Mortgage Rates Fall for Second Week

Mortgage rates fell for a second week, holding at the lowest level in more than a year and a half, as declining financing costs boost loan demand.

The average rate for a 30-year fixed mortgage fell to 3.66% from 3.73% last week, Freddie Mac said in a statement today. The average 15-year rate declined to 2.98% from 3.05%, the McLean, Va.-based mortgage-finance company said. Both are the lowest since May 2013.

Consumers, returning from the holidays, have taken advantage of dropping rates to purchase and refinance homes. The Mortgage Bankers Association's loan applications index jumped 49% in the period ended Jan. 9 after an 11% increase the prior week, the Washington-based group said yesterday.

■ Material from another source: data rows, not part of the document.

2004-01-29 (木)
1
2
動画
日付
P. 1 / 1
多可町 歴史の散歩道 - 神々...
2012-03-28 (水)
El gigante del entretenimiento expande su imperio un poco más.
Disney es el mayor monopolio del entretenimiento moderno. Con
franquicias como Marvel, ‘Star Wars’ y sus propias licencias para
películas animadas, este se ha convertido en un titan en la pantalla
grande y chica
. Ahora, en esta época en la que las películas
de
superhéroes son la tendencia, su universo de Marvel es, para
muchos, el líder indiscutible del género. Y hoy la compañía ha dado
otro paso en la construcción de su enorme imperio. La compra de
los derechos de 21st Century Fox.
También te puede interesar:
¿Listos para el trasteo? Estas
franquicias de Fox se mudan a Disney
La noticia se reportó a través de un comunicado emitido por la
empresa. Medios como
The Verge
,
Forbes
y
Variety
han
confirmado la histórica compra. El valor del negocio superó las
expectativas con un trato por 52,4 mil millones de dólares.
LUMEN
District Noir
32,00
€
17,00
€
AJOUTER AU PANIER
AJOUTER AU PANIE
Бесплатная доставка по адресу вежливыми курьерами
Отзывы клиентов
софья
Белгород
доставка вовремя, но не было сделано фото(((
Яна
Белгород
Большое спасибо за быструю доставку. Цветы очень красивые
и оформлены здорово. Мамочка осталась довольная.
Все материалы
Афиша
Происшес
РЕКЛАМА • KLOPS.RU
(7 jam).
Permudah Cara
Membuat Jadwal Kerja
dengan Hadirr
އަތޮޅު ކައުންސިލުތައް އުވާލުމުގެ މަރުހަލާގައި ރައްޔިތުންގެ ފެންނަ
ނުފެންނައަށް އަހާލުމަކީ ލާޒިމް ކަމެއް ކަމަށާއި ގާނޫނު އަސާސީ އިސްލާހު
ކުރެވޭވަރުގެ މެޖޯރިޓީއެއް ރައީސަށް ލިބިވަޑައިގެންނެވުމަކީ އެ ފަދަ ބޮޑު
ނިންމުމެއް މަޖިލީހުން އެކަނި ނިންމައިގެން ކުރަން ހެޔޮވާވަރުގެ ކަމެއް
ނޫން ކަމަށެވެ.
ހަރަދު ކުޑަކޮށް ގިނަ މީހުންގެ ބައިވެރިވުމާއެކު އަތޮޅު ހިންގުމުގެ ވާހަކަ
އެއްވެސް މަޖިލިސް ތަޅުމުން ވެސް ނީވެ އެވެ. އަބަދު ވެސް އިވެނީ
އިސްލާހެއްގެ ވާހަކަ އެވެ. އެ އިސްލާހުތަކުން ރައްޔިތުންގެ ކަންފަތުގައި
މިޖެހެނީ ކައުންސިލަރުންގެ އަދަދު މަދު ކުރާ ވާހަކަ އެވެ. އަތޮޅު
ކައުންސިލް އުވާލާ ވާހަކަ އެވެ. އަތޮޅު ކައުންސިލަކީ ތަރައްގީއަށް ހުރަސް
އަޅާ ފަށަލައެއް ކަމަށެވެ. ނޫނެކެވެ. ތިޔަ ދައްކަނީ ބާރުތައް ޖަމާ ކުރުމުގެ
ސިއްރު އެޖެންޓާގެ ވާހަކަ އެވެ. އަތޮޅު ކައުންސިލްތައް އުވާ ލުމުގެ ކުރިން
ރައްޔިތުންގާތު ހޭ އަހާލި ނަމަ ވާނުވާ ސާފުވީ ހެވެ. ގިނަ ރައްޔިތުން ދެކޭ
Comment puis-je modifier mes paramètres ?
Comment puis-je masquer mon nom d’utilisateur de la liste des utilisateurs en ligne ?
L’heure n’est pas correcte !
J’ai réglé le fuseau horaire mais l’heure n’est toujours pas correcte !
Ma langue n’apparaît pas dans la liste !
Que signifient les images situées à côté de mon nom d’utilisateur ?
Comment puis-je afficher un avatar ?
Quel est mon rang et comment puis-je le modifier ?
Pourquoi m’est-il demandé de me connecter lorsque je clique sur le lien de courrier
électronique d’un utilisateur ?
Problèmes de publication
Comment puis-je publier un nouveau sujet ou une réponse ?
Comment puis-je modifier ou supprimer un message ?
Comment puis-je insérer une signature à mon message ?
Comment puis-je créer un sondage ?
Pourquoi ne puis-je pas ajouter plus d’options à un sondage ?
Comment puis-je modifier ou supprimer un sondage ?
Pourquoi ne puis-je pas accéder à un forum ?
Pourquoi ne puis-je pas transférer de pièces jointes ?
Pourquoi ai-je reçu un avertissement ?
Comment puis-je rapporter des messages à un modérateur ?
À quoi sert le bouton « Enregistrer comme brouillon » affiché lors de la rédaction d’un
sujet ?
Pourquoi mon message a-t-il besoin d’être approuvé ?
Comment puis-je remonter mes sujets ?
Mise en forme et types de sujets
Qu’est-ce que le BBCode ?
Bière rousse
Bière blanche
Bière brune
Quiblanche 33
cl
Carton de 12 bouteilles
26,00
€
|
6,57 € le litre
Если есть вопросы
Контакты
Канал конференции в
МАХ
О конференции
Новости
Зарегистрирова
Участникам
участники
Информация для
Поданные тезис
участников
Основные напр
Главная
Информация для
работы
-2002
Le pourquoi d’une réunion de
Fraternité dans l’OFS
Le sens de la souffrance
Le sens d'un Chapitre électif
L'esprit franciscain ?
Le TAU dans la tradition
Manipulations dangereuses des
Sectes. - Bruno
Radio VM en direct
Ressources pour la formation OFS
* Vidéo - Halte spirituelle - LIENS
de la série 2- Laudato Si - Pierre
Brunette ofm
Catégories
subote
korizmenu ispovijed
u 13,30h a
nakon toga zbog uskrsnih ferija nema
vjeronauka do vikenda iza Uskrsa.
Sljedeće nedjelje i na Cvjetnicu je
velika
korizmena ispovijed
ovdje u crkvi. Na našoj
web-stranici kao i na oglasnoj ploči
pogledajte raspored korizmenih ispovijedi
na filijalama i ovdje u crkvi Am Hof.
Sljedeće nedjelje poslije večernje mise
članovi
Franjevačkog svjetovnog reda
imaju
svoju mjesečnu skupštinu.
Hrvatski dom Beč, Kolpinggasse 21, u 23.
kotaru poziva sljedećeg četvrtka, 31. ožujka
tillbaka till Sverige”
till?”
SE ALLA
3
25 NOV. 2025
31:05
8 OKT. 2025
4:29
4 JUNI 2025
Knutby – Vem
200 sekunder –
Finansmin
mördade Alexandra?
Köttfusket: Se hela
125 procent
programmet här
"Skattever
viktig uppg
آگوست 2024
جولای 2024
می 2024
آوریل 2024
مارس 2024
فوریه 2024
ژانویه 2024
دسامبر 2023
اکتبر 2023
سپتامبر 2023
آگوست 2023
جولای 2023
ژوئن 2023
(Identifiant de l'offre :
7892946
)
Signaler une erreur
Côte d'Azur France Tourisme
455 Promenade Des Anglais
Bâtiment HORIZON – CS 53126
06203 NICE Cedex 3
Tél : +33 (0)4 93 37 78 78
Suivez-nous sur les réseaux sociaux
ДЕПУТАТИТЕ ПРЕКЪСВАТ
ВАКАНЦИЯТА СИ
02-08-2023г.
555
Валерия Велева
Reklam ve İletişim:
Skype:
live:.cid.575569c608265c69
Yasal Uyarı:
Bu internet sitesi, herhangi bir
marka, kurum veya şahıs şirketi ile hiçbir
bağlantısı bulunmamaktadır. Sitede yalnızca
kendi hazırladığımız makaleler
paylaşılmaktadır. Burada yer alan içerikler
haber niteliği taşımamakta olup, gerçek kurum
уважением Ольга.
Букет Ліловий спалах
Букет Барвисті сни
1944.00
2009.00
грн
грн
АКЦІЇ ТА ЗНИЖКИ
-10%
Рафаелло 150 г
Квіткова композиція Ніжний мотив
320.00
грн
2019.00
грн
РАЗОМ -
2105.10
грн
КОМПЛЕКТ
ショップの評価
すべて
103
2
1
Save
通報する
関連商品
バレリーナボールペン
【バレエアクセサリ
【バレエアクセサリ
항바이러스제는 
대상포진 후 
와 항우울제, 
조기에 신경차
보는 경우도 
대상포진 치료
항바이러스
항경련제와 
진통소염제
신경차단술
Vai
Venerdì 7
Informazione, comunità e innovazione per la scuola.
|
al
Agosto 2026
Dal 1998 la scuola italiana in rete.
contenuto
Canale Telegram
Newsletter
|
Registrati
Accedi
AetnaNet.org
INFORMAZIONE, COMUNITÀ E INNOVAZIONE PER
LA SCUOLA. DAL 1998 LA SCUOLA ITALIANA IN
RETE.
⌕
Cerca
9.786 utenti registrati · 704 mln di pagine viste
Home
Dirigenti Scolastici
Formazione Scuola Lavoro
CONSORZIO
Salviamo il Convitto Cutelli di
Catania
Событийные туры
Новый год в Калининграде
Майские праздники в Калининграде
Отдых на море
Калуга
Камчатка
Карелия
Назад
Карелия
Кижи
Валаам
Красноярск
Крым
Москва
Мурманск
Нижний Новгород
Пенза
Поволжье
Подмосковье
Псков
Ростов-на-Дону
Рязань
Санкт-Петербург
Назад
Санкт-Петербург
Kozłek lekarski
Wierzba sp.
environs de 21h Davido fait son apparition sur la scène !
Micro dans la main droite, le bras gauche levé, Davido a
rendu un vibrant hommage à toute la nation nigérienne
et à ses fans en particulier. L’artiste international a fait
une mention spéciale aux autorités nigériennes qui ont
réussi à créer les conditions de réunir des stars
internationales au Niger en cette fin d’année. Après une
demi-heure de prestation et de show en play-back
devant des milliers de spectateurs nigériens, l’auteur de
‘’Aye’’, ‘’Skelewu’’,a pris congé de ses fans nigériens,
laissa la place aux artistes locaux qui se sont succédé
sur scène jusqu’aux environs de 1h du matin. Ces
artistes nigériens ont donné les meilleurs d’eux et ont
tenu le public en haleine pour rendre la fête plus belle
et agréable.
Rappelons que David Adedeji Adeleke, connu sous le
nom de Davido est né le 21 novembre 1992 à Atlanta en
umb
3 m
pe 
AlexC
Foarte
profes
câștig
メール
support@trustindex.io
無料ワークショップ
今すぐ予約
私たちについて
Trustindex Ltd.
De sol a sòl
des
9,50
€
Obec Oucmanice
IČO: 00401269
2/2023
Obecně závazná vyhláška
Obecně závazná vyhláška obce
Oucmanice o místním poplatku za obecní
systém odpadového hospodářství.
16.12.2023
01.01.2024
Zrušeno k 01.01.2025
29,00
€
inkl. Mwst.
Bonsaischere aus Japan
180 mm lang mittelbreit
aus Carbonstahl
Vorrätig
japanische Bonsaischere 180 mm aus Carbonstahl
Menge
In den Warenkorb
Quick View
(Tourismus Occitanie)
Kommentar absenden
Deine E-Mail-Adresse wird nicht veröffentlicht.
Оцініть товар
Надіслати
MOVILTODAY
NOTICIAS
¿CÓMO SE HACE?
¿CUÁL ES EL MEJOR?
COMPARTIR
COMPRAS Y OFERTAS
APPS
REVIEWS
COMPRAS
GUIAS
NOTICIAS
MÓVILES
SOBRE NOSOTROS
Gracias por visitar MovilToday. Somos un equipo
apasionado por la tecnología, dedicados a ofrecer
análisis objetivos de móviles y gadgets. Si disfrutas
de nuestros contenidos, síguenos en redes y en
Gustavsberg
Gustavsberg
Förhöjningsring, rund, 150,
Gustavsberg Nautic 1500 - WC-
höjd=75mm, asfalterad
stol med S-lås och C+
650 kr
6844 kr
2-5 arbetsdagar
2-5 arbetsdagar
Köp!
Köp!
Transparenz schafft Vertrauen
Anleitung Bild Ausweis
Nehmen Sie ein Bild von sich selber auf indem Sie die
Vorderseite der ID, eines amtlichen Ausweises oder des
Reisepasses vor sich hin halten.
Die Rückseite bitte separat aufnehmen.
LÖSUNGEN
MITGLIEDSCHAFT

"It's difficult to make a case that it’s not beneficial," Paul Diggle, U.S. property economist for Capital Economics Ltd. in London, said in a telephone interview yesterday. "This is another boost for activity levels."

The housing market is in a "slow and steady progression," with choppiness in demand, Lennar Corp. said today. The company, the largest U.S. homebuilder by market value, reported an almost 50% jump in fiscal fourth-quarter profit, even as it increased incentives to boost sales.

KB Home, a Los Angeles-based builder, fell the most in more than two decades this week after saying profitability in 2015 will be restricted by flattening prices and land costs.